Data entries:
····················

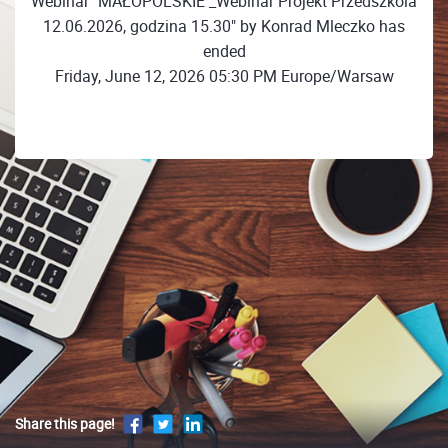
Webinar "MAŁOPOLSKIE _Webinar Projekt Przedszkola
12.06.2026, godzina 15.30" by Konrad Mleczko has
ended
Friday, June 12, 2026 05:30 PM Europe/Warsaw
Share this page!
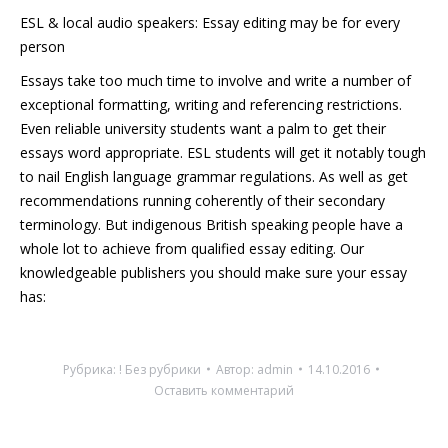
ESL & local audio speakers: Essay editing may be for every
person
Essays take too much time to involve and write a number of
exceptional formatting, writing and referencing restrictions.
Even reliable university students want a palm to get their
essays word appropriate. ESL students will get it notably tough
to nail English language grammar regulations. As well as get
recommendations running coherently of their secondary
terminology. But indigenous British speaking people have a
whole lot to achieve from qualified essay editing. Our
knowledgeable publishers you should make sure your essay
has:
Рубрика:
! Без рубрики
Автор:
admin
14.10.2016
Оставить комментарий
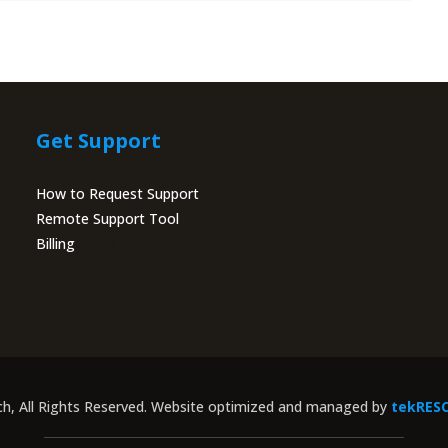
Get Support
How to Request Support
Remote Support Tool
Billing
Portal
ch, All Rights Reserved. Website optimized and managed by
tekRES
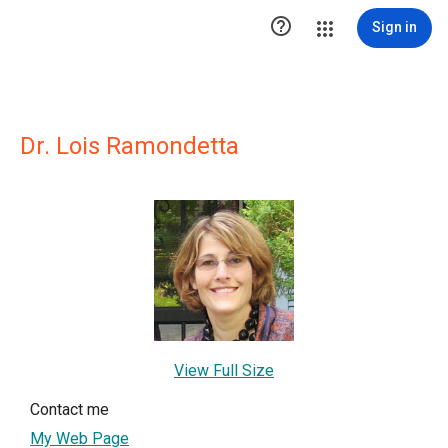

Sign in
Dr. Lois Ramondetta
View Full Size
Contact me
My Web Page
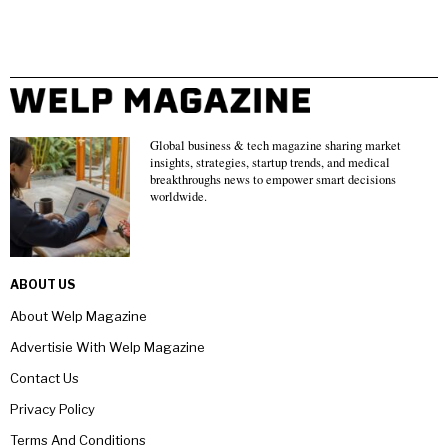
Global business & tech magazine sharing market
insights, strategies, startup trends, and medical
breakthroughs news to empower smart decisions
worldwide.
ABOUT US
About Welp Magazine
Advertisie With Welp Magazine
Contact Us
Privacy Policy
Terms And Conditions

····················

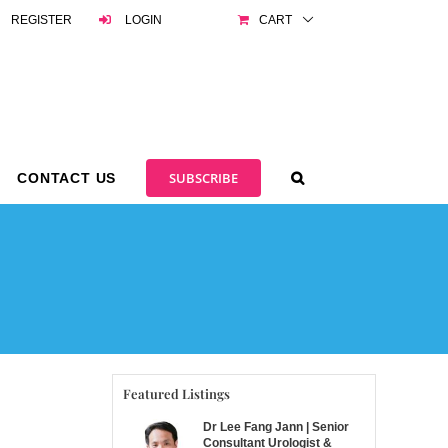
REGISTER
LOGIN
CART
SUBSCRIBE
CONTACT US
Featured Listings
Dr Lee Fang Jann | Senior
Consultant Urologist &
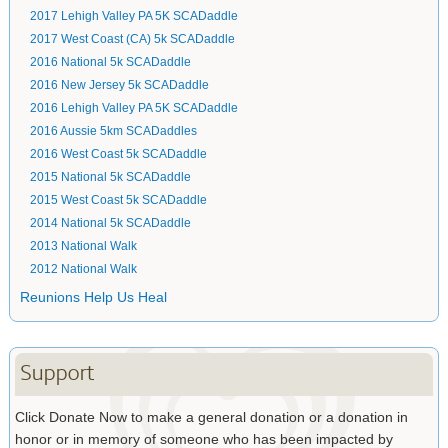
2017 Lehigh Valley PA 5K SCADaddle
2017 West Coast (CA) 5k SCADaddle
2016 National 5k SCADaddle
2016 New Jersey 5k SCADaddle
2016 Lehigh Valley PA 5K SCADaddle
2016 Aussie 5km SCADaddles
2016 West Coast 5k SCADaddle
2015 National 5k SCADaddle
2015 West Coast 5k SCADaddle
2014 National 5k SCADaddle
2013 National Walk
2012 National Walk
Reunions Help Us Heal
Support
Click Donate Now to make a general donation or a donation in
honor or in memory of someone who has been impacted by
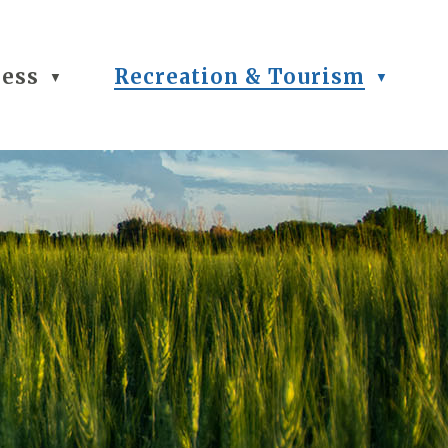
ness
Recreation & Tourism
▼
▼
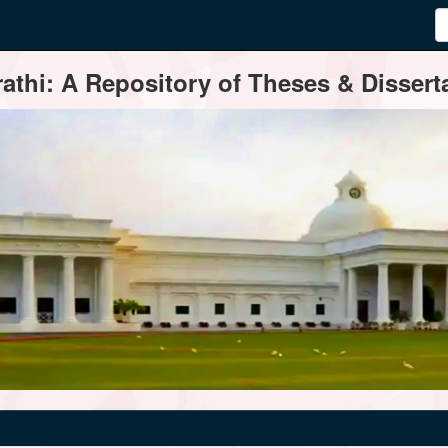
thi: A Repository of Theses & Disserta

····················

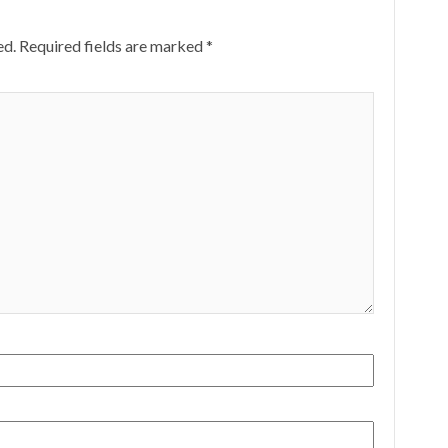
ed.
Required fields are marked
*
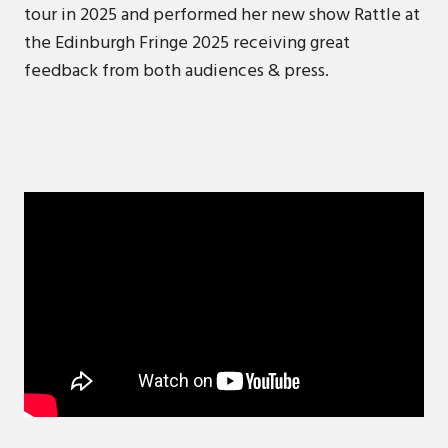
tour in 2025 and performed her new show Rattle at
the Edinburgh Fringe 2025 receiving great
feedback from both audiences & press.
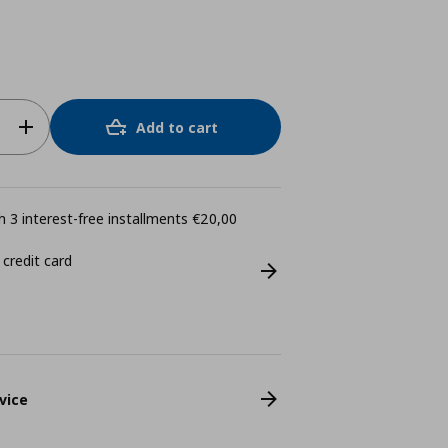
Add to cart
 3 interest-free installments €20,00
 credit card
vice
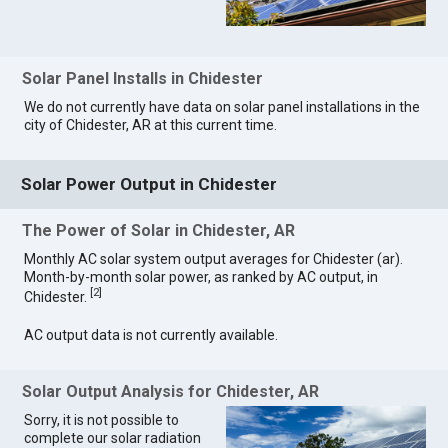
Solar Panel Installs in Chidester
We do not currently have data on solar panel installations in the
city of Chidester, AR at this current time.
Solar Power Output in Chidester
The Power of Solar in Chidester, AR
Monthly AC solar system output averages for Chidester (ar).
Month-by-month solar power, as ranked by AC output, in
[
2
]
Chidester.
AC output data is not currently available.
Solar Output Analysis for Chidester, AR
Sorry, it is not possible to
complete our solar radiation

····················

Count how many lines above include the word "Support" and answer with that figure only.

4